Guangzhou University, China


Profile: Prof. Gang Fang is with the Institute of Computational Science and Technology, Guangzhou University. He is the executive director of the Specialized Committee on Biocomputing and Bioinformatics Processing of the Chinese Institute of Electronics, M.S. He graduated from Huazhong University of Science and Technology (HUST) with a Ph.D. degree in 2006. His research interests include bioinformatics, biocomputing, synthetic biology and medical data processing. His research interests include bioinformatics, synthetic biology, and medical data processing. In the past three years, he has published more than 20 papers in important journals and conferences at home and abroad, including more than 10 papers in SCI and EI CD-ROM search. He has obtained two software copyrights and served as a reviewer for several national and international journals. He has served as a peer reviewer for the projects of National Natural Science Foundation of China, Shaanxi Province and Xi'an Municipal Natural Science Foundation of China, etc. In 2008, he was awarded the Second Prize of Natural Science of Ministry of Education of China (Research on Intelligent Computing Methods in Network Structure and Optimization, 7th Completer).
Professor Gang Fang firstly proposed to use the statistical language model of natural language processing to optimize the expression system of synthetic biology, and applied the dynamic programming algorithm to optimize the design of expression carriers based on the model to find out the best one among many options. Using this approach, we can reduce the redundant operations in conducting biological experiments, and thus reduce the expenses in the process of expression vector construction. A total of eight papers have been published in this area, and the representative paper, "Optimizing DNA Assembly Based on Statistical Language Modelling", was published in the international authoritative journal Nucleic Acids Research (2017, Vol. 45, No. 22, e182. doi: 10.1093/nar/gkx859. IF:11.561), which had a certain impact.

Research Area:Bioinformatics, Biocomputing, Synthetic Biology and Medical Data Processing

Website:  https://www.remove.bg/zh

Title:Integrated Algorithm for Designing Oligodeoxynucleotides for Gene Synthesis

Abstract: Design and construction of large synthetic genes can be a slow, difficult and confusing process, especially in the key step of oligodeoxynucleotides design. Herein we present an integrated algorithm to design oligonucleotide sets for gene synthesis by both ligase chain reaction (LCR) and polymerase chain reaction (PCR).

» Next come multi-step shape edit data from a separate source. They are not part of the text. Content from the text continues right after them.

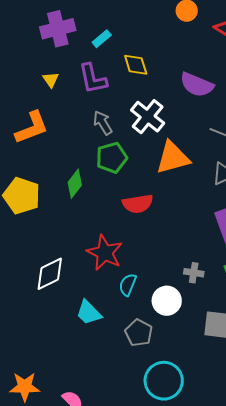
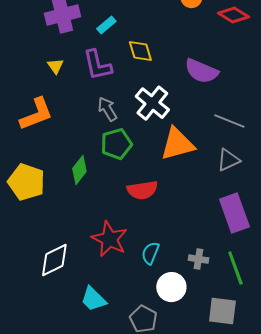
cyan semicircle: (128, 285) -> (150, 253), moved

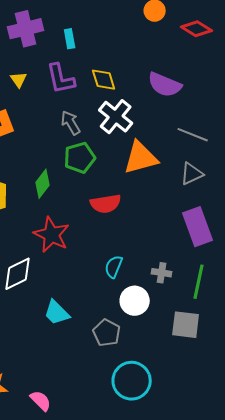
cyan rectangle: (106, 25) -> (70, 39), turned -60
yellow diamond: (140, 51) -> (104, 80), moved
red star: (109, 239) -> (52, 235), moved
green line: (235, 268) -> (199, 282), turned 32

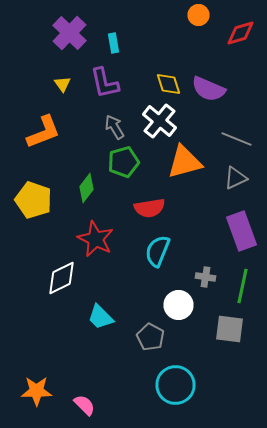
purple cross: (26, 29) -> (70, 33), turned -32
red diamond: (197, 29) -> (240, 33), turned -48
yellow diamond: (104, 80) -> (168, 84), moved
cyan semicircle: (114, 267) -> (158, 251), moved, size x1.4

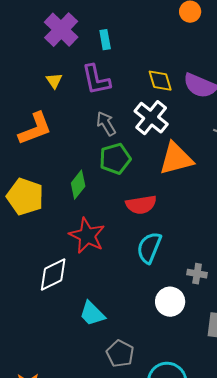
gray pentagon: (150, 337) -> (120, 354), moved

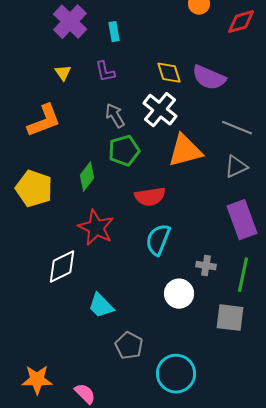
purple L-shape: (96, 80) -> (105, 72), size x0.7

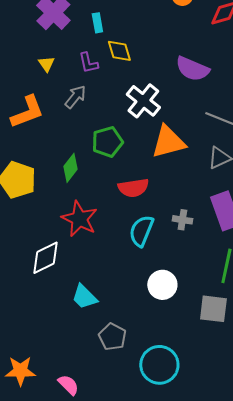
yellow diamond: (169, 73) -> (119, 51), moved
gray arrow: (115, 116) -> (75, 97), moved, turned 70
gray cross: (206, 266) -> (182, 220), moved

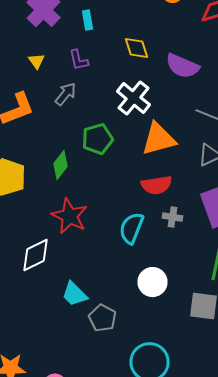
yellow diamond: (119, 51) -> (136, 48), moved
red semicircle: (133, 188) -> (156, 185), moved
gray pentagon: (112, 337) -> (102, 318), moved

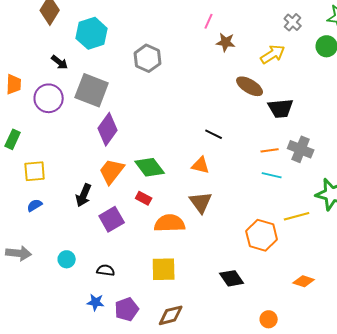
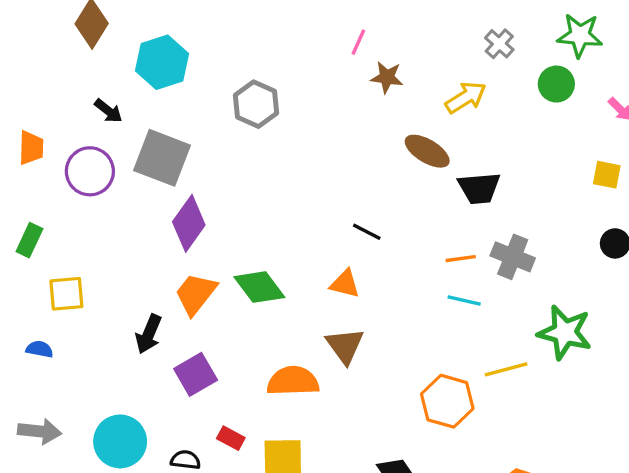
red rectangle: (144, 198) -> (231, 438), moved
blue semicircle: (35, 205) -> (40, 349), moved, turned 42
cyan circle: (67, 259) -> (120, 441), size x1.8

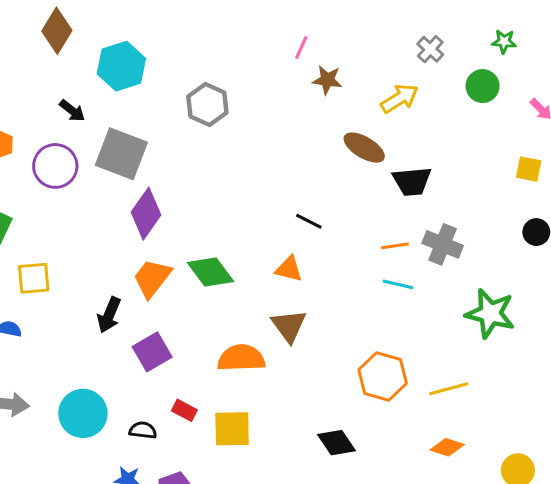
green star: (580, 35) -> (504, 41), size x0.6
yellow line: (506, 369) -> (449, 389), moved

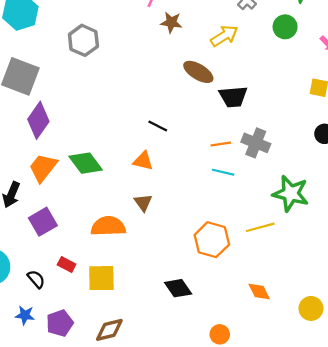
brown triangle: (289, 326) -> (143, 203), size x0.7
yellow line: (449, 389) -> (260, 227), moved
black semicircle: (143, 430) -> (36, 279), turned 42
orange diamond: (447, 447) -> (259, 292), turned 45

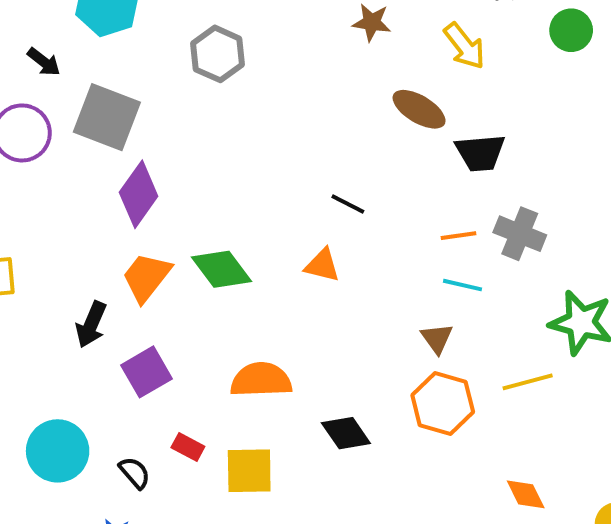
yellow arrow: (224, 36) -> (464, 46), turned 84
brown triangle: (143, 203) -> (437, 338), moved
black diamond: (178, 288) -> (346, 433), moved

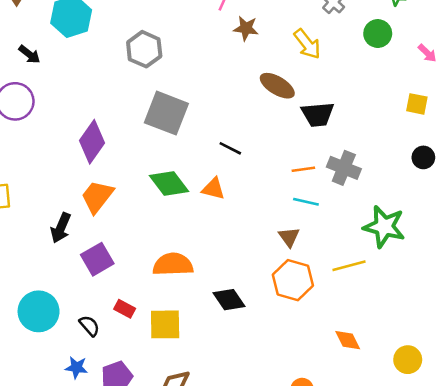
gray square: (107, 117) -> (166, 113), moved
green diamond: (222, 269) -> (169, 184), moved

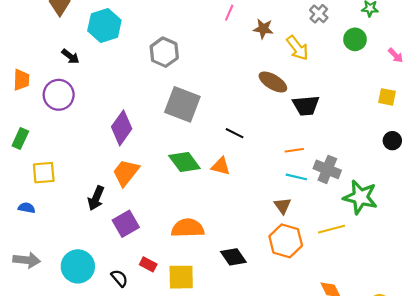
brown star: (246, 28) -> (263, 29), moved
gray cross: (344, 168) -> (327, 169), moved

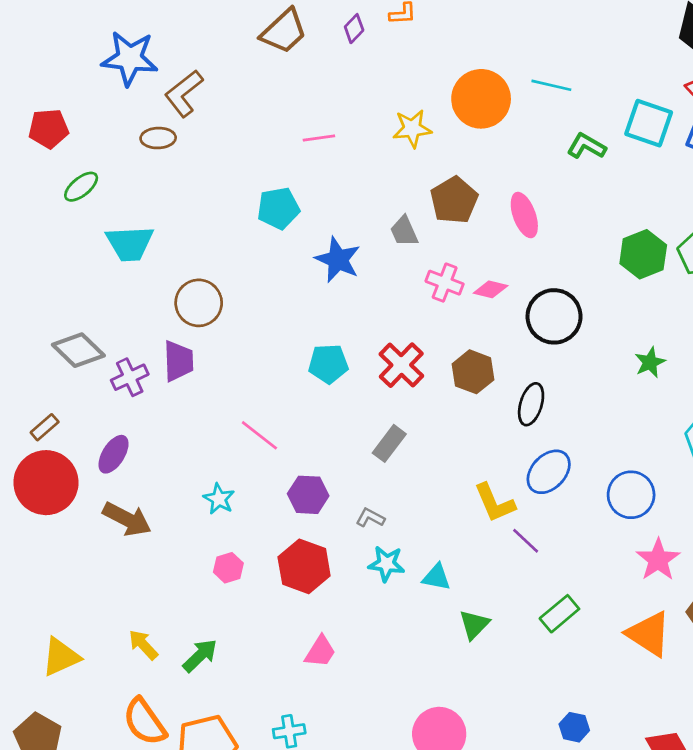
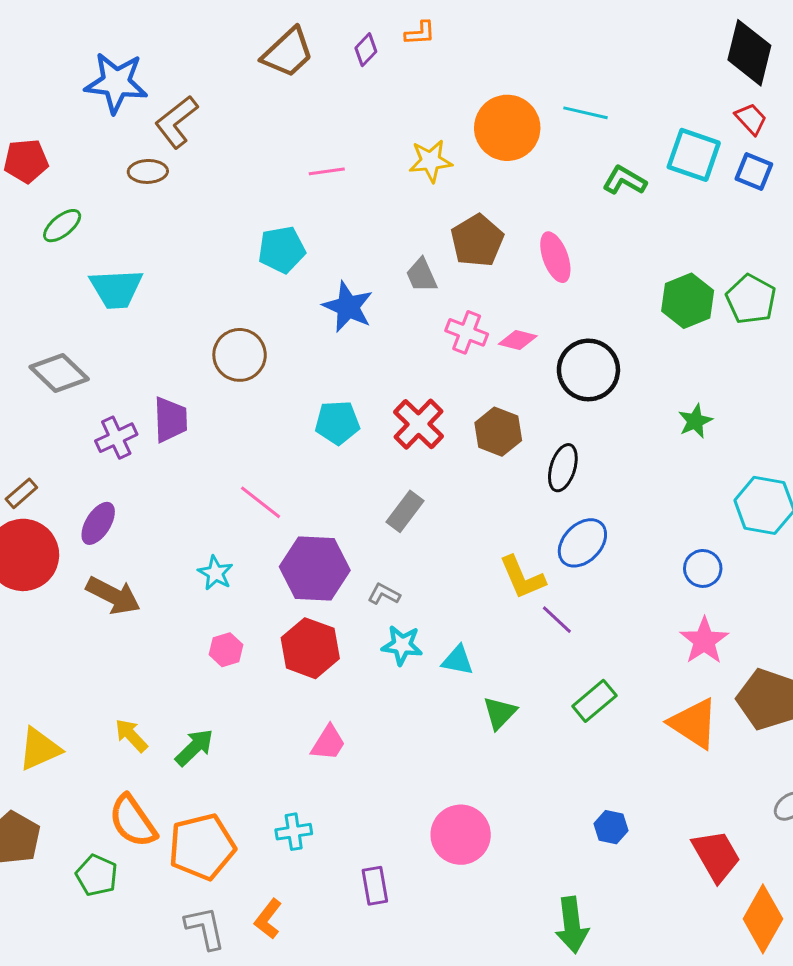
brown circle: (199, 303) -> (240, 355), moved
gray diamond: (78, 350) -> (59, 373), moved
purple hexagon: (308, 495) -> (315, 568), size x1.5
blue circle: (631, 495) -> (703, 568), moved, size x0.7

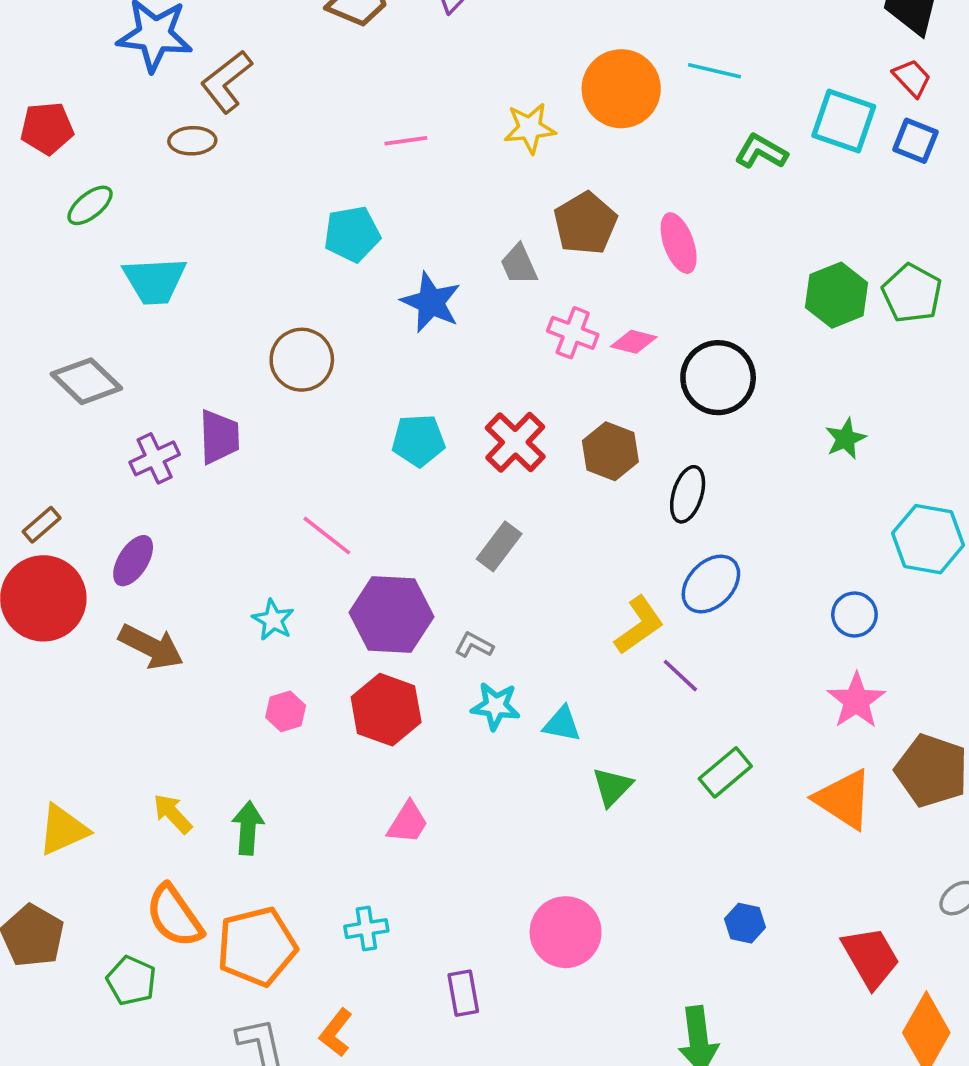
yellow L-shape: (522, 578) -> (639, 625), turned -102
green arrow: (194, 747) -> (248, 828), turned -42

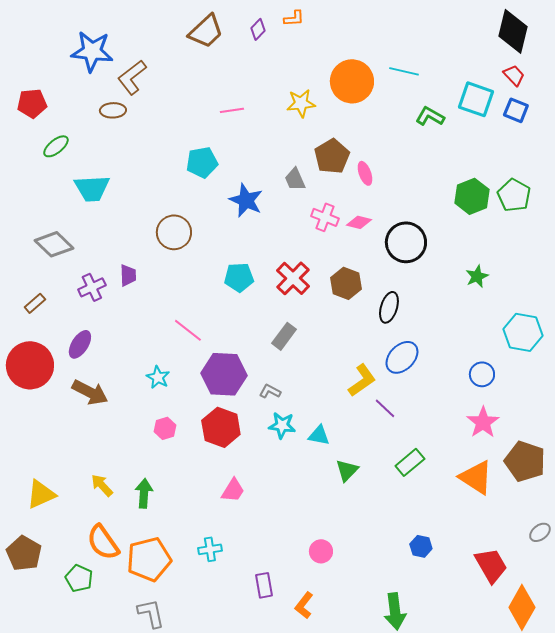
pink ellipse: (679, 243) -> (365, 173), moved, size x0.7
purple trapezoid: (219, 437) -> (128, 275), size x0.7
brown rectangle: (42, 525) -> (35, 303), moved
pink circle: (566, 932) -> (321, 551), size x0.6
orange L-shape: (336, 1033) -> (304, 605), moved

It offers much flexibility with no constraints on gene to be synthesized. Firstly, it divides the long input DNA sequence by a greedy algorithm based on the length of oligodeoxynucleotides overlap region. Secondly, it tunes the length of overlap region iteratively in attempt to minimize the melting temperatures variance of overlap. Thirdly, a depth-first search algorithm is used to achieve uniform melting temperatures of oligodeoxynucleotide overlaps. Finally, the oligodeoxynucleotides with homologous melting temperature necessary for LCR-based or two-step assembly PCR-based synthesis of the desired gene are outputted.